**** DATA SUPPLIED ****

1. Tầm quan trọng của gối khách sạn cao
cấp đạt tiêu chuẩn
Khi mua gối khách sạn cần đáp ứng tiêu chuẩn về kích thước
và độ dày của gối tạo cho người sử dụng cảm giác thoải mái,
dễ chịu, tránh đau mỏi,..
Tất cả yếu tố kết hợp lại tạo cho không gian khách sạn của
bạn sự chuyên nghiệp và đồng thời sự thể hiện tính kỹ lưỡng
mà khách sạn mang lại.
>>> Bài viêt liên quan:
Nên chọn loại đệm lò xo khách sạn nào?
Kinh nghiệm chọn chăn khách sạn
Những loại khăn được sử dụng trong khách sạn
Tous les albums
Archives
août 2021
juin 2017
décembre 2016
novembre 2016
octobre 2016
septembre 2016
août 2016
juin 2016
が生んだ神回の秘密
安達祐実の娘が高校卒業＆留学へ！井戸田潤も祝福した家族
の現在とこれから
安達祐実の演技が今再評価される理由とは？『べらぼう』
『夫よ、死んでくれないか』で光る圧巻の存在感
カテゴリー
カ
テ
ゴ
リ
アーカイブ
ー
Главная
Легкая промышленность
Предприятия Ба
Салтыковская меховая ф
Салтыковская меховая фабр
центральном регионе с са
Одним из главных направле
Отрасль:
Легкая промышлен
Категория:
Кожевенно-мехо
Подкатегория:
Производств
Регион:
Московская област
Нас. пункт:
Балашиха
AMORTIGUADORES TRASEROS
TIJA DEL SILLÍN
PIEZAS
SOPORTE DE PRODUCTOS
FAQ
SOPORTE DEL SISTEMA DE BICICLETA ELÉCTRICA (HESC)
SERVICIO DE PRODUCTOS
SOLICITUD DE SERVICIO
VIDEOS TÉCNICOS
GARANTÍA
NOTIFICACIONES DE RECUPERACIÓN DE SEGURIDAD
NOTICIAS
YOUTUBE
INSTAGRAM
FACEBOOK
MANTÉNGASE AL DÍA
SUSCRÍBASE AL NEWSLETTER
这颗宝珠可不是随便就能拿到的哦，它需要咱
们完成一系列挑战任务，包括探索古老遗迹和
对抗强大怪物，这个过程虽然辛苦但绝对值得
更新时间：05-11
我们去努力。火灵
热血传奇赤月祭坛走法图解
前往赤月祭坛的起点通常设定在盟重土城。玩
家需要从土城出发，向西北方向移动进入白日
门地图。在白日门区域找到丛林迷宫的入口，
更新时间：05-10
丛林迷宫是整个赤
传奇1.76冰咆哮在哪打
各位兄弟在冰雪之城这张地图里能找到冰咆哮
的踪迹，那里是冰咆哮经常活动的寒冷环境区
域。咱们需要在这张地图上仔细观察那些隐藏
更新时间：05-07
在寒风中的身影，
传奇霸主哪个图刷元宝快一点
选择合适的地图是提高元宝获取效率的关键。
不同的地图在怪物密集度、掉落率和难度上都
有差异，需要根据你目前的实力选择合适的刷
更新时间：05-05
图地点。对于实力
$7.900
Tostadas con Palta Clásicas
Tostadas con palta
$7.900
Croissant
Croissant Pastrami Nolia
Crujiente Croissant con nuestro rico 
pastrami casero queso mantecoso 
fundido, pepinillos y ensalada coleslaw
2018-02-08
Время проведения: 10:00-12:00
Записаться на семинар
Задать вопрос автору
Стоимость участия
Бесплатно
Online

****
**** DATA SUPPLIED ****

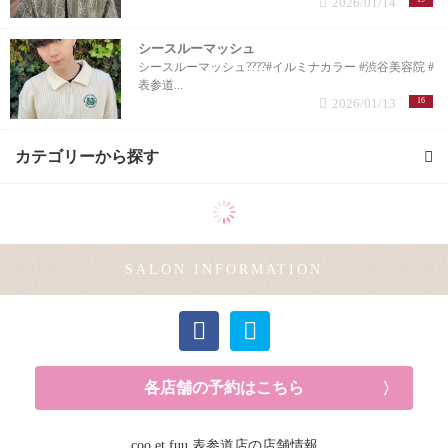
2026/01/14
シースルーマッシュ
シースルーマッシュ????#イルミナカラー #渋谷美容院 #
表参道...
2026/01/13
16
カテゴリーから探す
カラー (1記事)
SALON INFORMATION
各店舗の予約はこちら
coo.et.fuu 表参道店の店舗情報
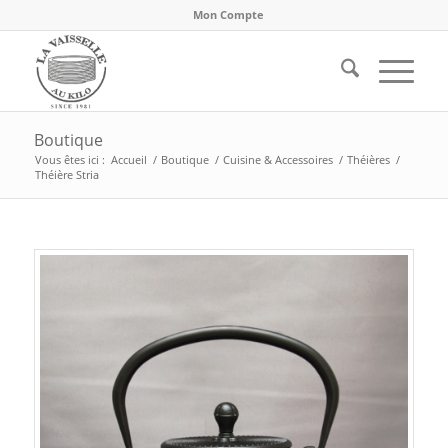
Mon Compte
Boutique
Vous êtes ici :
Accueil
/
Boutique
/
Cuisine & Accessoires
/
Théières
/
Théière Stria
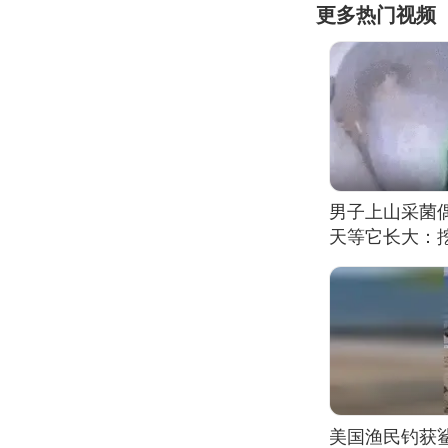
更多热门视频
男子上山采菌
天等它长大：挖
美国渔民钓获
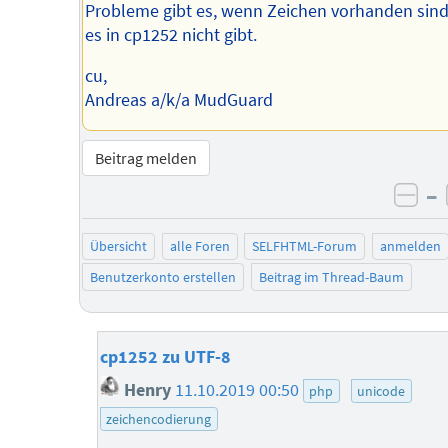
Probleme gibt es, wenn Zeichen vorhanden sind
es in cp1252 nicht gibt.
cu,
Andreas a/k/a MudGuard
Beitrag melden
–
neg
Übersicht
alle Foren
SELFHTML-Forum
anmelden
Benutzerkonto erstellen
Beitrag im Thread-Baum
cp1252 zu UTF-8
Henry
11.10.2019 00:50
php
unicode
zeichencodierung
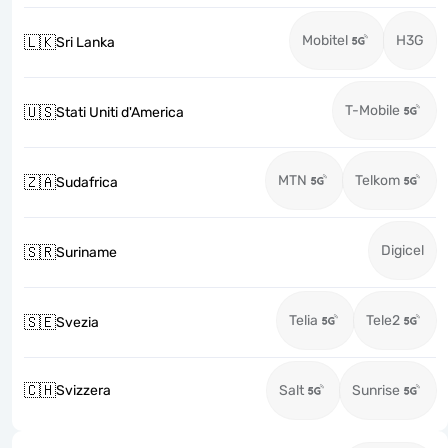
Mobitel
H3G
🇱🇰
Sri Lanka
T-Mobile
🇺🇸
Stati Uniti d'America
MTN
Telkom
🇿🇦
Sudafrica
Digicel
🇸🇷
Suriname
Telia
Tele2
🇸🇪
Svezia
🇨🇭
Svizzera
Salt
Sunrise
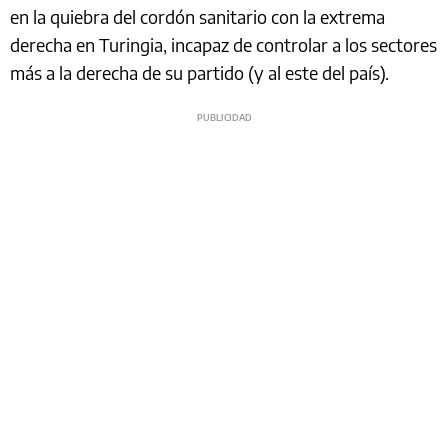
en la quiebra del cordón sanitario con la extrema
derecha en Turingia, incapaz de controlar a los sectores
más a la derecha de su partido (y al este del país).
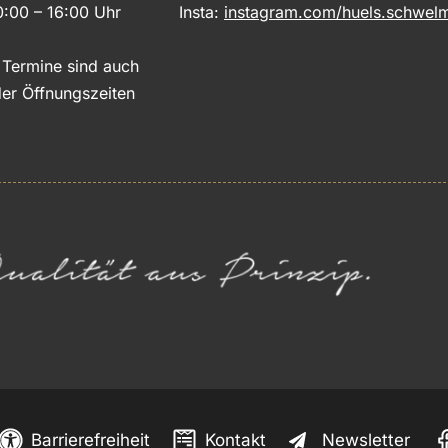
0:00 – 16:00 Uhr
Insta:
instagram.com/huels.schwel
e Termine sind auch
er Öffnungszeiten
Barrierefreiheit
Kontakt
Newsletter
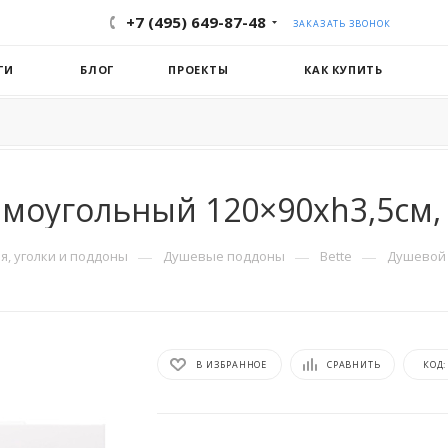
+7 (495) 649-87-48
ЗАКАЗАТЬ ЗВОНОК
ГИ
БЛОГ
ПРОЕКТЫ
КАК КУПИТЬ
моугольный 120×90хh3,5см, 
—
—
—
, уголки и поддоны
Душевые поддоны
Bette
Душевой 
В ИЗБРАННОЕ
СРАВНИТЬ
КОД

****

**TASK STATEMENT:** Every line holding the string "Beitrag" should be copied here, so please find those lines in the data.

**RESULT FOR THIS EXERCISE:**
Beitrag melden
Beitrag im Thread-Baum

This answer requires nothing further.